MONITORDAY.COM - Media massa kita dihiasi dengan pemberitaan seorang pejabat negara yang sering marah-marah kepada bawahannya. Sang pejabat mendapatkan protes dari pejabat lainnya di tingkat provinsi. Sang pejabat provinsi meminta agar dia tak lagi memarahi rakyatnya. 

Lantas bagaimana sih ajaran Islam mengenai marah? Boleh tidak seseorang marah? Kalau boleh dalam kondisi apa? Kalau tidak dalam kondisi apa? 

Islam adalah agama yang sejalan dengan diri manusia. Sebagai yang menciptakan manusia, Allah SWT juga yang menciptakan emosi manusia.
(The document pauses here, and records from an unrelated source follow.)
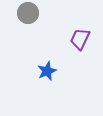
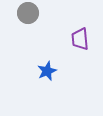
purple trapezoid: rotated 30 degrees counterclockwise
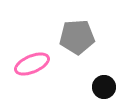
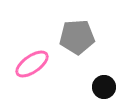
pink ellipse: rotated 12 degrees counterclockwise
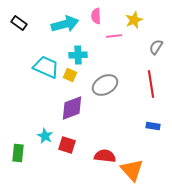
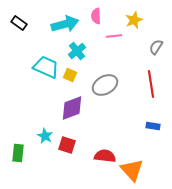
cyan cross: moved 1 px left, 4 px up; rotated 36 degrees counterclockwise
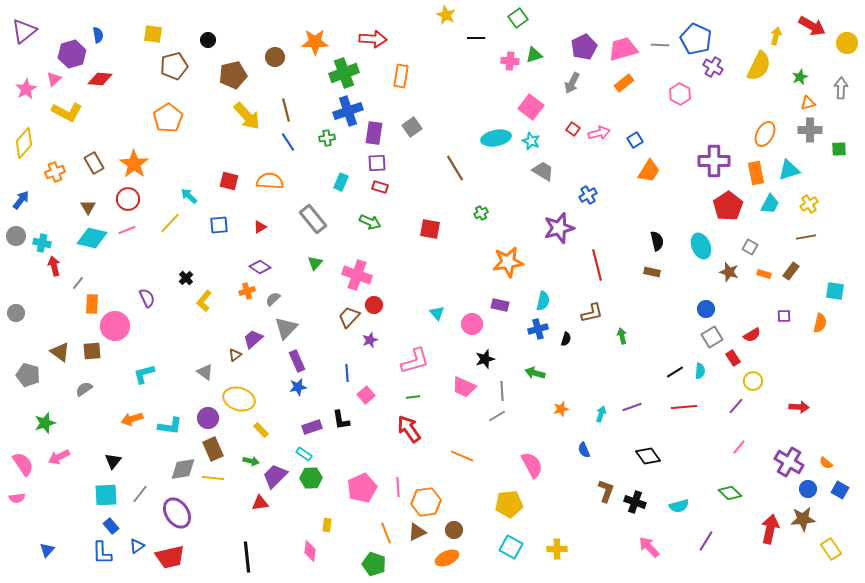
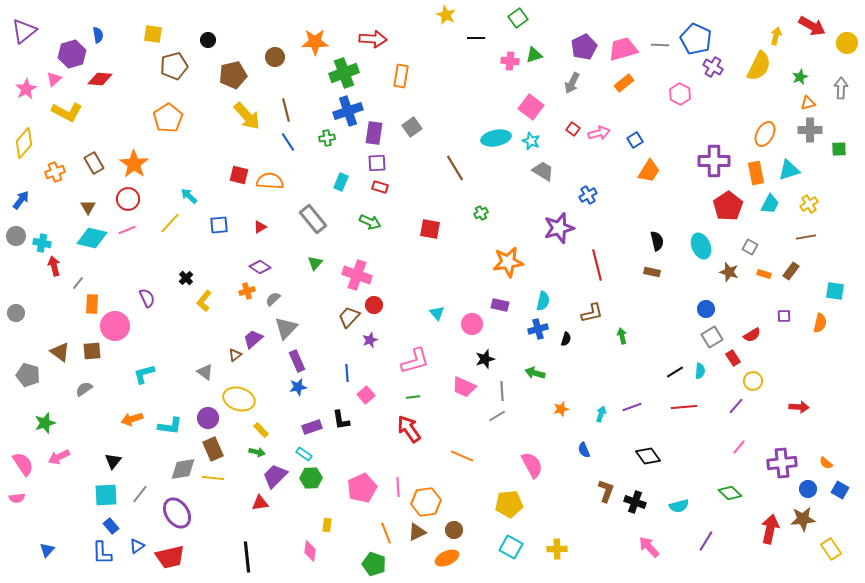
red square at (229, 181): moved 10 px right, 6 px up
green arrow at (251, 461): moved 6 px right, 9 px up
purple cross at (789, 462): moved 7 px left, 1 px down; rotated 36 degrees counterclockwise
Marah merupakan bagian dari emosi manusia. Artinya sikap marah adalah manusiawi. Islam tidak mungkin melarang sesuatu yang manusiawi. 
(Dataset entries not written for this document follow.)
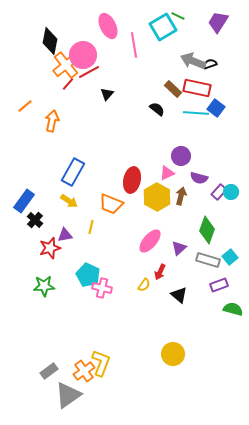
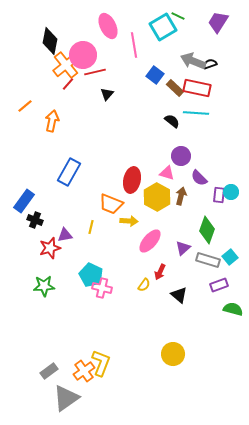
red line at (89, 72): moved 6 px right; rotated 15 degrees clockwise
brown rectangle at (173, 89): moved 2 px right, 1 px up
blue square at (216, 108): moved 61 px left, 33 px up
black semicircle at (157, 109): moved 15 px right, 12 px down
blue rectangle at (73, 172): moved 4 px left
pink triangle at (167, 173): rotated 42 degrees clockwise
purple semicircle at (199, 178): rotated 30 degrees clockwise
purple rectangle at (219, 192): moved 3 px down; rotated 35 degrees counterclockwise
yellow arrow at (69, 201): moved 60 px right, 20 px down; rotated 30 degrees counterclockwise
black cross at (35, 220): rotated 21 degrees counterclockwise
purple triangle at (179, 248): moved 4 px right
cyan pentagon at (88, 275): moved 3 px right
gray triangle at (68, 395): moved 2 px left, 3 px down
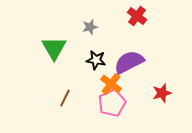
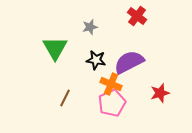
green triangle: moved 1 px right
orange cross: rotated 15 degrees counterclockwise
red star: moved 2 px left
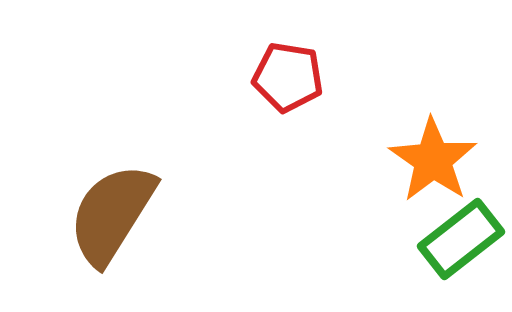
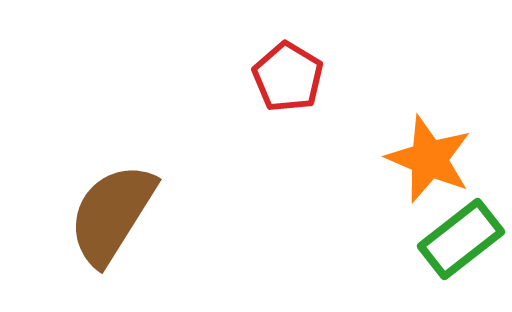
red pentagon: rotated 22 degrees clockwise
orange star: moved 4 px left, 1 px up; rotated 12 degrees counterclockwise
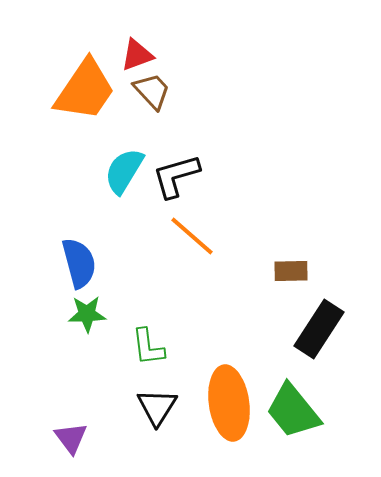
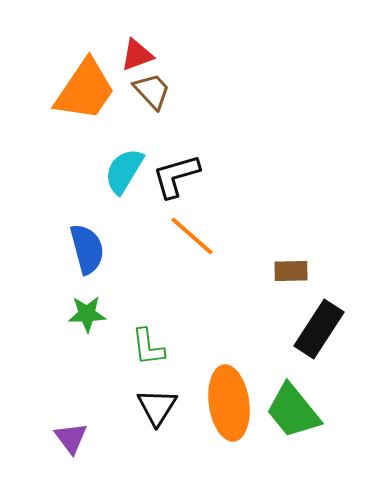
blue semicircle: moved 8 px right, 14 px up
Namun ajaran Islam melalui Al Qur'an dan sunnah memberikan tuntunan agar manusia bisa mengendalikan dirinya. Marah boleh, tapi harus proporsional. Marah wajar, tapi jangan jadi pemarah. Mari kita simak dalil-dalil berikut: 

"Dan bersegeralah kamu kepada ampunan dari Tuhanmu dan kepada syurga yang luasnya seluas langit dan bumi yang disediakan untuk orang-orang yang bertaqwa. (yaitu) orang-orang yang menafkahkan (hartanya), baik di waktu lapang maupun sempit, dan orang-orang yang menahan amarahnya dan memaafkan (kesalahan) orang, Allah menyukai orang-orang yang berbuat kebajikan". (QS. Ali Imran :133-134)

Dalam ayat di atas, Allah SWT menjanjikan surga bagi orang yang bertakwa. Salah satu indikator ketakwaan adalah mampu menahan amarah.
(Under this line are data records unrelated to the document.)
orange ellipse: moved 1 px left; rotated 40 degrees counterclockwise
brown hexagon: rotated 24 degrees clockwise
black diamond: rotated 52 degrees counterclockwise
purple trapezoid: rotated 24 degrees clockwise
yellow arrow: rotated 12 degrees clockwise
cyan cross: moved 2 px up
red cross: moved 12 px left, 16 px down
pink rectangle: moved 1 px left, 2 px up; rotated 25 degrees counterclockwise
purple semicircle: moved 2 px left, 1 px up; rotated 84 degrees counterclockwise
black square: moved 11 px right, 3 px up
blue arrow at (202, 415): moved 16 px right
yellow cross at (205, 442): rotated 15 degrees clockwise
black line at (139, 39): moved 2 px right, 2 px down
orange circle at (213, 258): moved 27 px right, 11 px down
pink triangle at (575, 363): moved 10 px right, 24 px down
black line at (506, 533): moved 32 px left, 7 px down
Dalam sebuah hadits, Rasulullah SAW bersabda: “Janganlah engkau marah, niscaya bagimu surga”. HR. Ibnu Abi Dunya. 

Lagi-lagi dalil menunjukkan janji berupa surga kepada yang bisa menahan amarahnya. 

Islam bahkan mengajarkan bahwa jika seseorang marah, maka harus diredakan dengan bergerak. Jika orang marah dalam keadaan berdiri, maka duduklah. Jika sedang duduk maka berbaringlah. Islam juga mengajarkan jika seseorang marah maka lekas berwudhu. 

Bukan berarti Rasulullah SAW tak pernah marah. Sekali lagi marah itu manusiawi. Dalam sebuah riwayat Rasulullah SAW pernah marah kepada istrinya yang cemburu berlebihan. Rasulullah SAW marah kepadanya dengan cara mendiamkannya. 

Artinya Islam membolehkan marah, yang tidak dibolehkan adalah ekspresi marah yang destruktif. Karena ekspresi marah yang berlebihan malah akan menghancurkan diri sendiri dan orang lain. 

Menurut Imam Al Ghazali kemarahan seseorang itu hendaknya bainal ifraath wa tafriith, tidak terlalu kurang namun tidak terlalu berlebihan. 

Bagi Imam Al Ghazali seorang yang sama sekali tidak pernah marah artinya tidak normal. Namun seseorang yang terlalu sering marah, perangainya juga buruk. Yang baik adalah yang pertengahan.